Harnessing different sectors to address each of the SDGs will benefit the others through inherent linkages, such as between ending poverty and hunger, which naturally connect to health and well-being and reduced inequalities, all of which lead to economic growth.
“To get to zero hunger by 2030, we need also to work on many of the other SDGs, and we have to recognize many of the trade-offs that must occur,” Elouafi said. “In terms of producing more, are we harming biodiversity? Is there a way to produce more in certain ecosystems, but keep other ecosystems for environmental services? There are many trade-offs that need to be well studied, well analyzed, and that countries need to consider as they are developing their national programs.”
Bringing tech to the table
While 2021 has provided many opportunities for stakeholders to come together to discuss and design new agri-food systems linked to mega-agendas like climate change and biodiversity, time is of the essence in addressing these problems.
“There are only nine years left until 2030 to fulfill our global development agenda and our promises, and there is really no time to lose,” Elouafi said. “We are losing very important time to reduce poverty, to increase nutrition, to do better for the environment. We need to have a better idea of what's coming onto the market so we can get ready for it, so once the technology is ready we can use it at its fullest capacity.”
FAO is creating a study to look at the technological breakthroughs that are expected to contribute to achieving agri-food system transformation over the next 10 to 30 years. The organization seeks to make policy makers aware of these disruptive technologies to better anticipate investment needs and guide future policies for emerging innovation.
Solving innovation inequity
Critical to implementation is adequate financing, capacity and governance.
“Governments, especially of rich and middle-income countries, need to review the level of their investment in food system science and allocate at least 1% of their food system-related GDPs to food-system science and innovation,” she said. “More attention must be paid to strengthening local research capacity and developing more inclusive, more transparent, and more equitable science partnerships promoting international research cooperation — and addressing intellectual property rights and issues where they hinder innovation that can serve food and nutrition security, food safety and sustainability goals.”
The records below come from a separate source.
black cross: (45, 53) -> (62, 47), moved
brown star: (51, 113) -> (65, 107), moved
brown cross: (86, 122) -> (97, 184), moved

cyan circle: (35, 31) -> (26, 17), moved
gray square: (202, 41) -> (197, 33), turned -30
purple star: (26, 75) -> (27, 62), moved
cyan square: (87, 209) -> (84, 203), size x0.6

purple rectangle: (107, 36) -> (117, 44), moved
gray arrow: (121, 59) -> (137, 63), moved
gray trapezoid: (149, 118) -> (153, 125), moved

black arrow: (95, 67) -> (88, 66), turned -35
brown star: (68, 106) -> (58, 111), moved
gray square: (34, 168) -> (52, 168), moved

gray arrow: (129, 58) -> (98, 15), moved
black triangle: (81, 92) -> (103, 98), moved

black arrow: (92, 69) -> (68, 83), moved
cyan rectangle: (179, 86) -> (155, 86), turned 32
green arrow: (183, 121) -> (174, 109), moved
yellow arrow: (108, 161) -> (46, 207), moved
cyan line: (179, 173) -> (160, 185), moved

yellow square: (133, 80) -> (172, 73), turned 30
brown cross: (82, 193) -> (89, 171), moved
Technology and innovation also need to be brought to the areas where it is most desperately needed.
“Innovation is not the same cost for everybody … Those that need it the most often have to pay the most for it, but that doesn't make much sense. We need to make innovation more affordable at the smallholder level, to the poorest of the poor farmers,” Elouafi said. “The only way to do that is to make sure we develop the local private sector in those areas. That local private sector could be affiliated with a multinational company, but there has to be local manufacturing so that the goods produced are affordable to those who need them.”
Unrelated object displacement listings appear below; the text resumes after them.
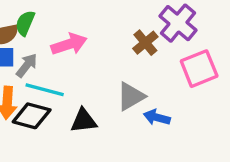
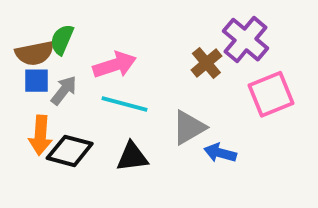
cyan line: (45, 90) -> (124, 104), moved

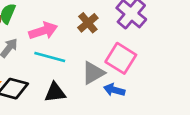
brown cross: (206, 63) -> (88, 23), moved
pink square: (271, 94) -> (121, 58), moved, turned -36

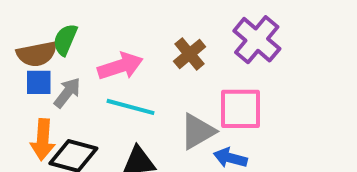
pink square: (121, 58) -> (240, 109), turned -32

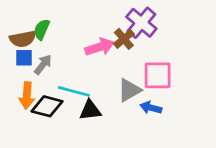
purple cross: (257, 40) -> (141, 23), moved
pink arrow: (120, 66) -> (100, 47), moved
cyan line: (130, 107) -> (74, 91), moved

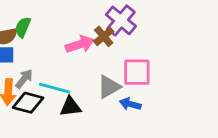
gray arrow: (43, 65) -> (24, 79), moved

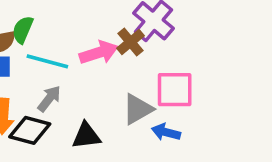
gray arrow: (24, 79) -> (49, 99), moved
cyan line: (55, 88) -> (47, 61), moved

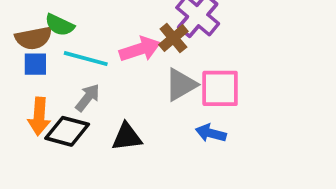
green semicircle: (23, 30) -> (60, 25), turned -88
gray triangle: (138, 109) -> (181, 85), moved

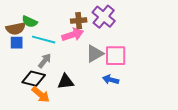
brown cross: (173, 38) -> (79, 21), moved, turned 35
orange arrow: (39, 116) -> (41, 95), moved, turned -54

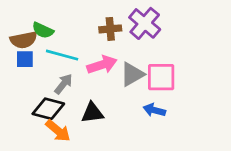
pink arrow: (73, 35) -> (102, 65), moved

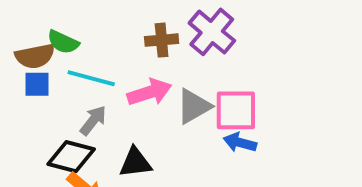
blue arrow: (154, 110) -> (240, 143), moved

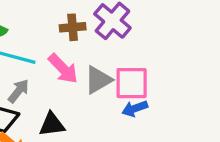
pink arrow: (149, 92) -> (63, 69), turned 64
blue arrow: (240, 143) -> (135, 109), turned -35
An example of the inequity of support for international development is the proportion on money countries allocate for defense spending each year, but Elouafi is hopeful that increased public attention and interest in global problems will shift support to these critical needs.
“I don't think the issue is a financial issue, when you look at the numbers — particularly when you include the private sector — the numbers are huge. There are trillions and trillions of dollars available to address this,” Elouafi said. “Even very poor countries put so much money in defense. If they put a percentage of that into international development, into the agri-food system, we would not need much resource mobilization anymore. One percent of the armament budget currently spent worldwide would give us plenty of money. It's possible — if the will is there and if we come to an agreement that we are interconnected. We are in this boat together, and we need to save all of us so we do not all go into extinction.”